The whole thing was captured for the evening news: Mindy jumping up and down, screaming for joy; the other baton students doing cartwheels; Mr. Finch bending over so people could rub his lucky tattoo; Timothy telling me another one of his amusing jokes; me telling him my Einstein joke; Timothy laughing; me calling dibs on him.
“What's dibs?” he asked.
“It's a girl thing,” Mindy told him.
I had never noticed how cute he was. Maybe I could convince him to sign up for baton lessons. Now that I owned the Baton Barn, I would have to figure out how to twirl. I already had experience as a math teacher, but being a baton teacher was going to be a whole new challenge. Sure, I was still a math genius, but that wasn't
all
I was anymore.
The batons lining the walkway had sparkly streamers on their ends. I pulled one out and drew the symbol for infinity in the air with it. Then I placed my hand around the center of the shaft. A formula came to me.
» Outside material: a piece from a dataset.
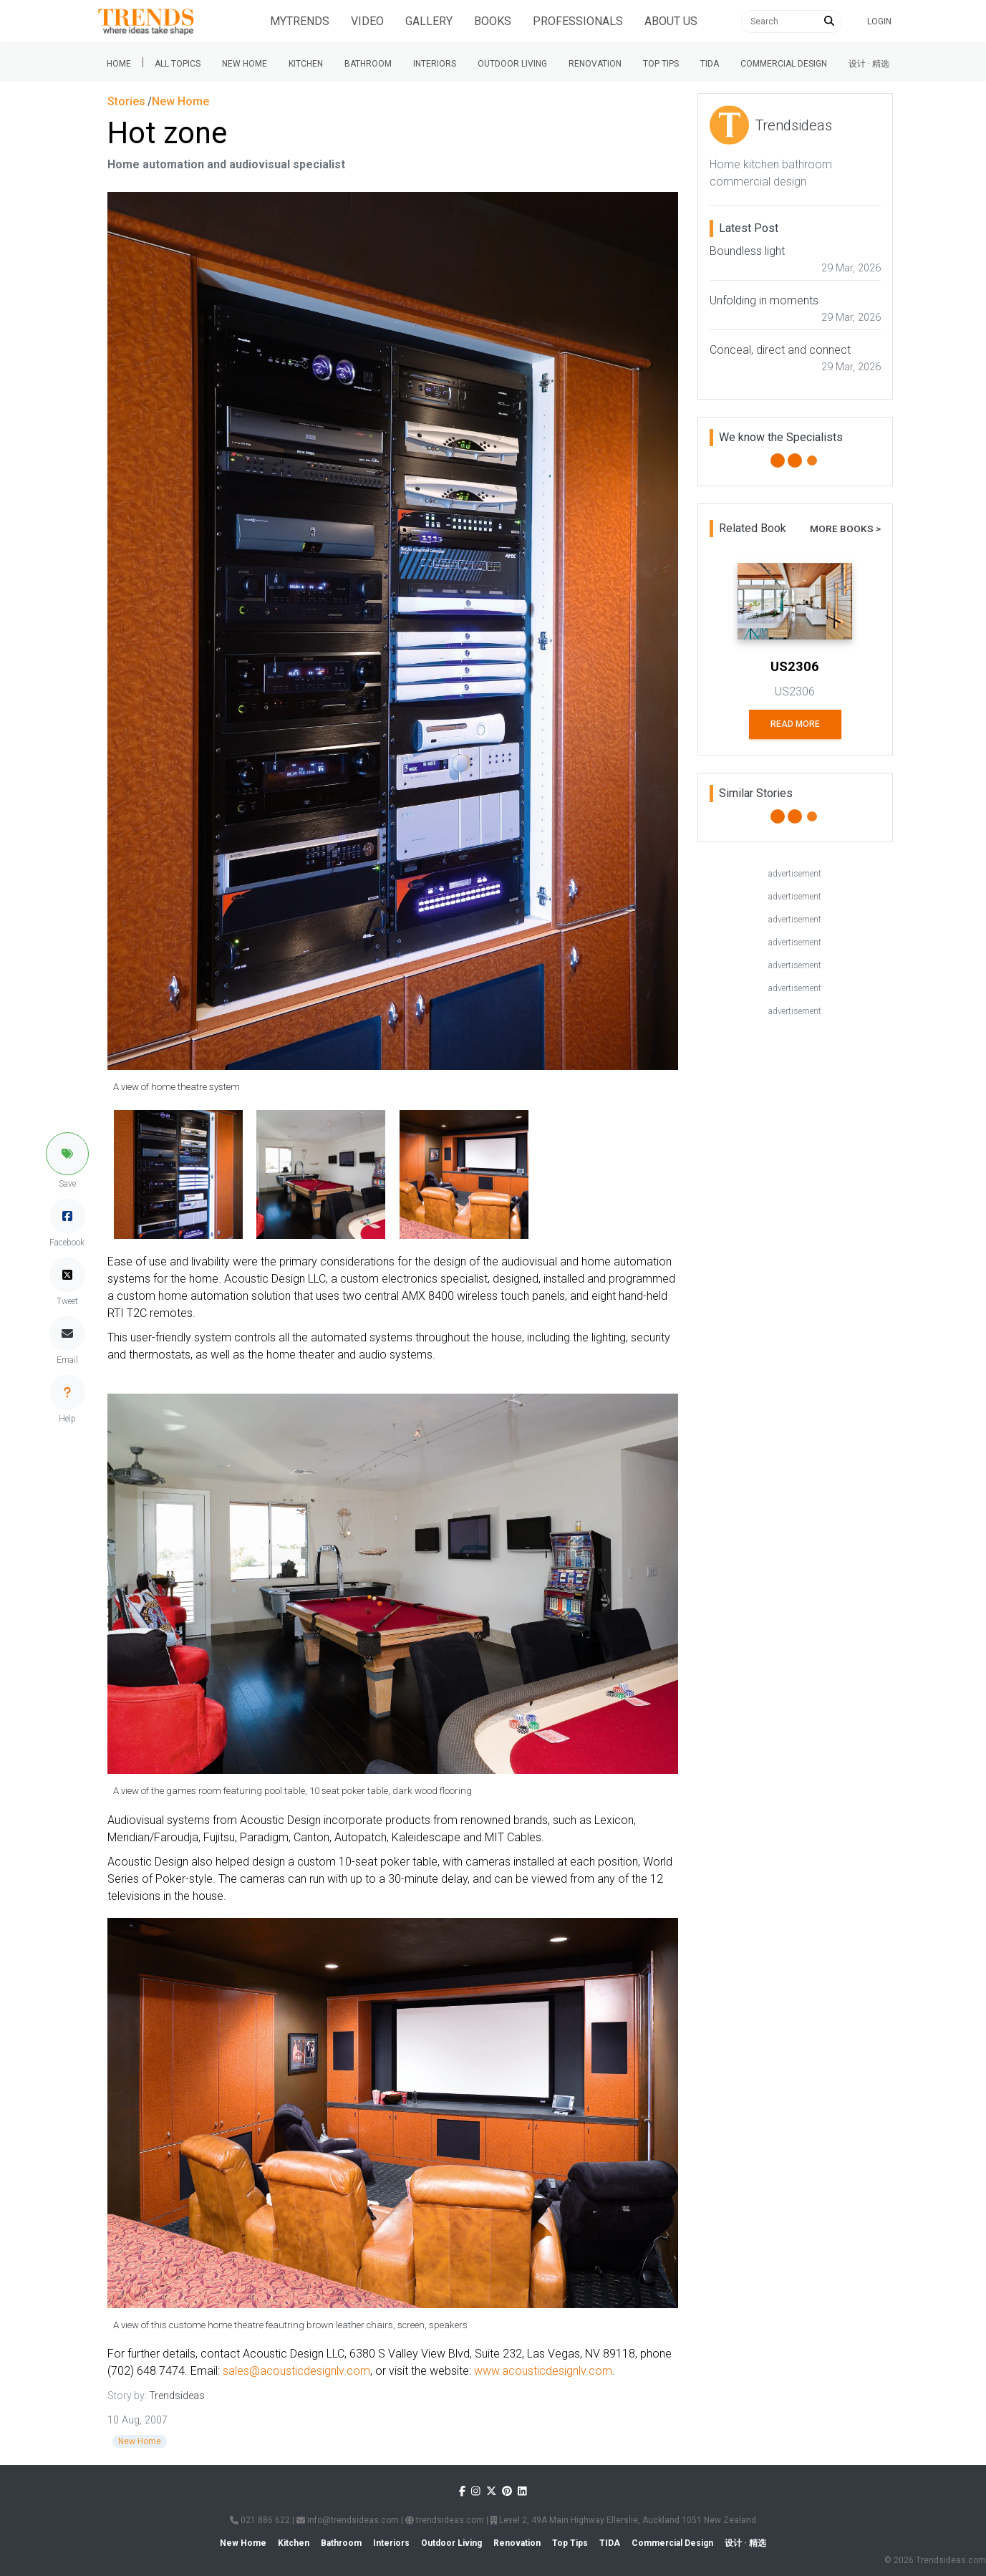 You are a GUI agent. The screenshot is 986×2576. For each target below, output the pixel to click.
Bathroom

I calculated the height of the Baton Barn, the distance to the other buildings, and the wind speed. Then I spread my legs out for balance, lowered the baton, and flung it in the air.
It flew like it had wings—up, up, up, three stories high. While I watched the baton tumble to earth, Mindy grabbed my arm and pulled me over a few feet. She extended my hand, palm up. The baton landed perfectly, filling the void in my palm between my life line and heart line.